◆ **Exercise objective**
Bring together every line in the data that includes "штока".

◆ **Record set**

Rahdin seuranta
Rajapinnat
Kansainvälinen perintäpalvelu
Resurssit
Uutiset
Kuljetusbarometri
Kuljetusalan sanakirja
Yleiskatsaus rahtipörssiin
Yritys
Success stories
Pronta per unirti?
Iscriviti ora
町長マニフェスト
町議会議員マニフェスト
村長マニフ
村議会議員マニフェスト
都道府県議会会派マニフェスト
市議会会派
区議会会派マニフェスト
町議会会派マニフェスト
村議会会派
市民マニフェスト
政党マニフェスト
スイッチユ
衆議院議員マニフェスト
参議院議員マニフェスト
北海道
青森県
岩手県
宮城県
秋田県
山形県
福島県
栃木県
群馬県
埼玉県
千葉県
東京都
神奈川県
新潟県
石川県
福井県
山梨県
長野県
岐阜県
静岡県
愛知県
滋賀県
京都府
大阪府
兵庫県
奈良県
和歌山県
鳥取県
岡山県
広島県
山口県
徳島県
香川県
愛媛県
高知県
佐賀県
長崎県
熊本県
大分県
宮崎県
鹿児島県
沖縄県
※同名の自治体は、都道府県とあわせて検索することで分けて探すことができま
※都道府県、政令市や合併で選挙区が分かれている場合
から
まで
--
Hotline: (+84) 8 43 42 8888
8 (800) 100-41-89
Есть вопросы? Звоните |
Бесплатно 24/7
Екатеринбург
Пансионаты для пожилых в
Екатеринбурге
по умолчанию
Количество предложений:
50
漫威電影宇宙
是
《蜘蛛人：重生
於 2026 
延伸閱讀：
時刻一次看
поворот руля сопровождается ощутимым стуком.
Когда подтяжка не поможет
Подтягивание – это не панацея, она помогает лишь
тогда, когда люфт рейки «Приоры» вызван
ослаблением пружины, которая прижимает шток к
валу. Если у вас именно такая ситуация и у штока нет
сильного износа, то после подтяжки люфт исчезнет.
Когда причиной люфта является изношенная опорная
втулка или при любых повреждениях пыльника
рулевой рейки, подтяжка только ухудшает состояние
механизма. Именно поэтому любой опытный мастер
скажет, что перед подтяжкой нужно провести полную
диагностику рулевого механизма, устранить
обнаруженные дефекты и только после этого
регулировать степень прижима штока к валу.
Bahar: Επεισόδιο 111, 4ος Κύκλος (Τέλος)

◆ **Response**
валу. Если у вас именно такая ситуация и у штока нет
регулировать степень прижима штока к валу.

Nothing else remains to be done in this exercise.